» Try it:
Only the lines from the start of the entries through the line with "az da uzun süre" are wanted; please output them exactly.

» Stored items:
+++++

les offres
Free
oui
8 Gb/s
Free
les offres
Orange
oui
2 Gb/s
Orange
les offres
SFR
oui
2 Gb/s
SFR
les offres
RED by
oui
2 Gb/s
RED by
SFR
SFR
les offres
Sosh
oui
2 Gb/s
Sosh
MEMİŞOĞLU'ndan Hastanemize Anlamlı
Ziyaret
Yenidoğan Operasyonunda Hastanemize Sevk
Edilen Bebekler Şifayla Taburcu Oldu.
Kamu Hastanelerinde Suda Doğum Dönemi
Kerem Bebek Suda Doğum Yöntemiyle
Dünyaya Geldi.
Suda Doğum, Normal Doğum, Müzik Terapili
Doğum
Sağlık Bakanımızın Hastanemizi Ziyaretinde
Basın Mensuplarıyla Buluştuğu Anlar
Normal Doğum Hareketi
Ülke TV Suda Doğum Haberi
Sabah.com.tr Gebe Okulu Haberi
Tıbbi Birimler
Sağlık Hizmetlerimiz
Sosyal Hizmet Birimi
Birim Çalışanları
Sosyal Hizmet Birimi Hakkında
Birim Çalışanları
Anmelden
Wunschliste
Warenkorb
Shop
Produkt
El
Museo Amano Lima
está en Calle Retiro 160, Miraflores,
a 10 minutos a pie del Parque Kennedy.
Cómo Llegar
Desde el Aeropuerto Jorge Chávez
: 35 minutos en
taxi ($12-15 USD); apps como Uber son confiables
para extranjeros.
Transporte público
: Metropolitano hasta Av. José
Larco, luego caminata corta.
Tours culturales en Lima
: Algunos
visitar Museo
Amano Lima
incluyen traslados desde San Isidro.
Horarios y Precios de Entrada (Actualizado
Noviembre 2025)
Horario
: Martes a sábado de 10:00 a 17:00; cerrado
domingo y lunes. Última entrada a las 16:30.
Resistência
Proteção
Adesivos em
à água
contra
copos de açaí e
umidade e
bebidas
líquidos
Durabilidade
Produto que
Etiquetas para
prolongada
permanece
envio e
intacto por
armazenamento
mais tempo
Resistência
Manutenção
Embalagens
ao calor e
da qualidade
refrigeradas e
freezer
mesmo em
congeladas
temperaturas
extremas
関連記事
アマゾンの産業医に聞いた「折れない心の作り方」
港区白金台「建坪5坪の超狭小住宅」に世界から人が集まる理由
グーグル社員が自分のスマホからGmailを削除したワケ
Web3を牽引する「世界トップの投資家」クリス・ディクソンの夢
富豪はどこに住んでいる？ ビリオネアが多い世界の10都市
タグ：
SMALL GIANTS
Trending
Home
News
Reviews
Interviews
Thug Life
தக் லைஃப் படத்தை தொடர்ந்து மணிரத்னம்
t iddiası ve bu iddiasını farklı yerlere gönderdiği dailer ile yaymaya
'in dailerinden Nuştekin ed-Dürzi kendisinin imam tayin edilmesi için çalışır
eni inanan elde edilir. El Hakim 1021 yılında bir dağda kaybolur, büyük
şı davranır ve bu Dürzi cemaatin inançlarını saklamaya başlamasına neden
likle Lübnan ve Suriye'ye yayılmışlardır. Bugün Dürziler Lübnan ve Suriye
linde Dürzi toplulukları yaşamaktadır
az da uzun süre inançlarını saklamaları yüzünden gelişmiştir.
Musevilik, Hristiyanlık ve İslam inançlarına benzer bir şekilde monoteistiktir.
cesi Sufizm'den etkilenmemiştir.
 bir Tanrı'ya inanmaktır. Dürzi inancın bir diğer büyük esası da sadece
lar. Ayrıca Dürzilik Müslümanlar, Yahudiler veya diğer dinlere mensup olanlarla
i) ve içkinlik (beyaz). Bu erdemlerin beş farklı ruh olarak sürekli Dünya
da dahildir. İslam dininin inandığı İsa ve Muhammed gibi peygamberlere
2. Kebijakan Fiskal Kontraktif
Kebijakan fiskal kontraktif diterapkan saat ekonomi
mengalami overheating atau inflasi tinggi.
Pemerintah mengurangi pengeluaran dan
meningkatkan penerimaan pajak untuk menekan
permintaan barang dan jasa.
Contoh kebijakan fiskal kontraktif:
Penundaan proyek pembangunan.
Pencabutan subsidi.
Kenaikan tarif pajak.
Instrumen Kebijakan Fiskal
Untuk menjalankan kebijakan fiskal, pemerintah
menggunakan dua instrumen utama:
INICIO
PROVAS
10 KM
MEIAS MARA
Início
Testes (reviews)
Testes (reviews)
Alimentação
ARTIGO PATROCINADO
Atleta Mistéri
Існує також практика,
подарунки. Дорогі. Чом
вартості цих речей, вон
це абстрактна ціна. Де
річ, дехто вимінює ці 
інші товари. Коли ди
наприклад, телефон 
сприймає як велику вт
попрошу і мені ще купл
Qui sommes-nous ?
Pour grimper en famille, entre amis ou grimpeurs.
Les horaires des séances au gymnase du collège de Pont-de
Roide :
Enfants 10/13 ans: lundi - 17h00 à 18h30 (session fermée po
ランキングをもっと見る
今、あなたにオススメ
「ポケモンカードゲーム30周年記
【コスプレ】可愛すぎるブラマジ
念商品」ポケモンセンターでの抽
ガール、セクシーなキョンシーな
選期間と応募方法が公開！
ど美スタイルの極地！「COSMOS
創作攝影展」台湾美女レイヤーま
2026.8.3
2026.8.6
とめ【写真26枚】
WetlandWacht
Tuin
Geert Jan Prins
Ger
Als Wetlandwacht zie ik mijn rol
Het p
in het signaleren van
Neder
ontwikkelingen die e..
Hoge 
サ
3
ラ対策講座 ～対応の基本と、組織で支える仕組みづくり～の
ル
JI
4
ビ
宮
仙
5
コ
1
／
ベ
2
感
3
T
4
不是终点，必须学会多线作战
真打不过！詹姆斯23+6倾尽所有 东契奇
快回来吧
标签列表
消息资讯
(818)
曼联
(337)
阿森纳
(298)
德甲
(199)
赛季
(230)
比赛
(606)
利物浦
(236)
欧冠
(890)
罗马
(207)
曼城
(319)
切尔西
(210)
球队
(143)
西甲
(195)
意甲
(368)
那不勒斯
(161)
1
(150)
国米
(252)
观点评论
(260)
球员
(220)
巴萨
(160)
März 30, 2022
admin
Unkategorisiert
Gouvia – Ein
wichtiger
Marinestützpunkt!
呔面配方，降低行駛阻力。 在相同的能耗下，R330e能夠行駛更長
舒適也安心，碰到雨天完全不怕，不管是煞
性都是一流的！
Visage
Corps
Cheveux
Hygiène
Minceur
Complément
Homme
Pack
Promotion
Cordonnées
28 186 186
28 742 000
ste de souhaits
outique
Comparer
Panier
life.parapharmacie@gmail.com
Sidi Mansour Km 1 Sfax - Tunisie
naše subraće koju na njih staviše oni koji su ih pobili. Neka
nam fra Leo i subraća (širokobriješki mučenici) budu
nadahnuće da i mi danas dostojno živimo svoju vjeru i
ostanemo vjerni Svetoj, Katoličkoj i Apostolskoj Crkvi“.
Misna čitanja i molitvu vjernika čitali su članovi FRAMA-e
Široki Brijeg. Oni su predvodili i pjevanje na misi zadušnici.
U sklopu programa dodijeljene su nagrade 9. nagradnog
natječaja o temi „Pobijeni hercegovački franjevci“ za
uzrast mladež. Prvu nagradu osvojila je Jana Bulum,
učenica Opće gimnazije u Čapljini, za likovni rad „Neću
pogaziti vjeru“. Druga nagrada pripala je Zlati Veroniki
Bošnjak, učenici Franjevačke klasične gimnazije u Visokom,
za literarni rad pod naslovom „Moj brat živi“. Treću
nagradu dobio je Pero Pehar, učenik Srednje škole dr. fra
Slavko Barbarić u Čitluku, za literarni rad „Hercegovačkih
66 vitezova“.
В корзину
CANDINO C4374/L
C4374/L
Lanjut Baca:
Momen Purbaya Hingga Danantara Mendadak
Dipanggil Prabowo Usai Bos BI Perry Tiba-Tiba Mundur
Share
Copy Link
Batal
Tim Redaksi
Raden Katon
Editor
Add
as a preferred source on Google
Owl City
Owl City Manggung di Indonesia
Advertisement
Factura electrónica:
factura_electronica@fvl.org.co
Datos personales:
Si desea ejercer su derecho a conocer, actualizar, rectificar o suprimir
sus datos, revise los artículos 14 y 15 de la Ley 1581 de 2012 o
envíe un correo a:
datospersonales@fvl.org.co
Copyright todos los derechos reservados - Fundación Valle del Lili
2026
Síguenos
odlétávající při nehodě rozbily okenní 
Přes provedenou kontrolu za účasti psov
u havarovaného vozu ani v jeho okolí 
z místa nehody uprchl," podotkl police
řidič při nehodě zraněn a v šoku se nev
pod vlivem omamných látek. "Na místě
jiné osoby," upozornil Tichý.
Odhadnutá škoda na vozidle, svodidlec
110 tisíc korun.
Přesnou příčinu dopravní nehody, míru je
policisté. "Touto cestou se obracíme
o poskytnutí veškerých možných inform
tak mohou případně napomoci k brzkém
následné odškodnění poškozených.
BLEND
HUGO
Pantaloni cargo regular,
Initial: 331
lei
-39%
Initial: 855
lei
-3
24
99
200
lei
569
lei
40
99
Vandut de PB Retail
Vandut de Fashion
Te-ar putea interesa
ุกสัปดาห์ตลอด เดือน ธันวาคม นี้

+++++

» Answer for the task:
les offres
Free
oui
8 Gb/s
Free
les offres
Orange
oui
2 Gb/s
Orange
les offres
SFR
oui
2 Gb/s
SFR
les offres
RED by
oui
2 Gb/s
RED by
SFR
SFR
les offres
Sosh
oui
2 Gb/s
Sosh
MEMİŞOĞLU'ndan Hastanemize Anlamlı
Ziyaret
Yenidoğan Operasyonunda Hastanemize Sevk
Edilen Bebekler Şifayla Taburcu Oldu.
Kamu Hastanelerinde Suda Doğum Dönemi
Kerem Bebek Suda Doğum Yöntemiyle
Dünyaya Geldi.
Suda Doğum, Normal Doğum, Müzik Terapili
Doğum
Sağlık Bakanımızın Hastanemizi Ziyaretinde
Basın Mensuplarıyla Buluştuğu Anlar
Normal Doğum Hareketi
Ülke TV Suda Doğum Haberi
Sabah.com.tr Gebe Okulu Haberi
Tıbbi Birimler
Sağlık Hizmetlerimiz
Sosyal Hizmet Birimi
Birim Çalışanları
Sosyal Hizmet Birimi Hakkında
Birim Çalışanları
Anmelden
Wunschliste
Warenkorb
Shop
Produkt
El
Museo Amano Lima
está en Calle Retiro 160, Miraflores,
a 10 minutos a pie del Parque Kennedy.
Cómo Llegar
Desde el Aeropuerto Jorge Chávez
: 35 minutos en
taxi ($12-15 USD); apps como Uber son confiables
para extranjeros.
Transporte público
: Metropolitano hasta Av. José
Larco, luego caminata corta.
Tours culturales en Lima
: Algunos
visitar Museo
Amano Lima
incluyen traslados desde San Isidro.
Horarios y Precios de Entrada (Actualizado
Noviembre 2025)
Horario
: Martes a sábado de 10:00 a 17:00; cerrado
domingo y lunes. Última entrada a las 16:30.
Resistência
Proteção
Adesivos em
à água
contra
copos de açaí e
umidade e
bebidas
líquidos
Durabilidade
Produto que
Etiquetas para
prolongada
permanece
envio e
intacto por
armazenamento
mais tempo
Resistência
Manutenção
Embalagens
ao calor e
da qualidade
refrigeradas e
freezer
mesmo em
congeladas
temperaturas
extremas
関連記事
アマゾンの産業医に聞いた「折れない心の作り方」
港区白金台「建坪5坪の超狭小住宅」に世界から人が集まる理由
グーグル社員が自分のスマホからGmailを削除したワケ
Web3を牽引する「世界トップの投資家」クリス・ディクソンの夢
富豪はどこに住んでいる？ ビリオネアが多い世界の10都市
タグ：
SMALL GIANTS
Trending
Home
News
Reviews
Interviews
Thug Life
தக் லைஃப் படத்தை தொடர்ந்து மணிரத்னம்
t iddiası ve bu iddiasını farklı yerlere gönderdiği dailer ile yaymaya
'in dailerinden Nuştekin ed-Dürzi kendisinin imam tayin edilmesi için çalışır
eni inanan elde edilir. El Hakim 1021 yılında bir dağda kaybolur, büyük
şı davranır ve bu Dürzi cemaatin inançlarını saklamaya başlamasına neden
likle Lübnan ve Suriye'ye yayılmışlardır. Bugün Dürziler Lübnan ve Suriye
linde Dürzi toplulukları yaşamaktadır
az da uzun süre inançlarını saklamaları yüzünden gelişmiştir.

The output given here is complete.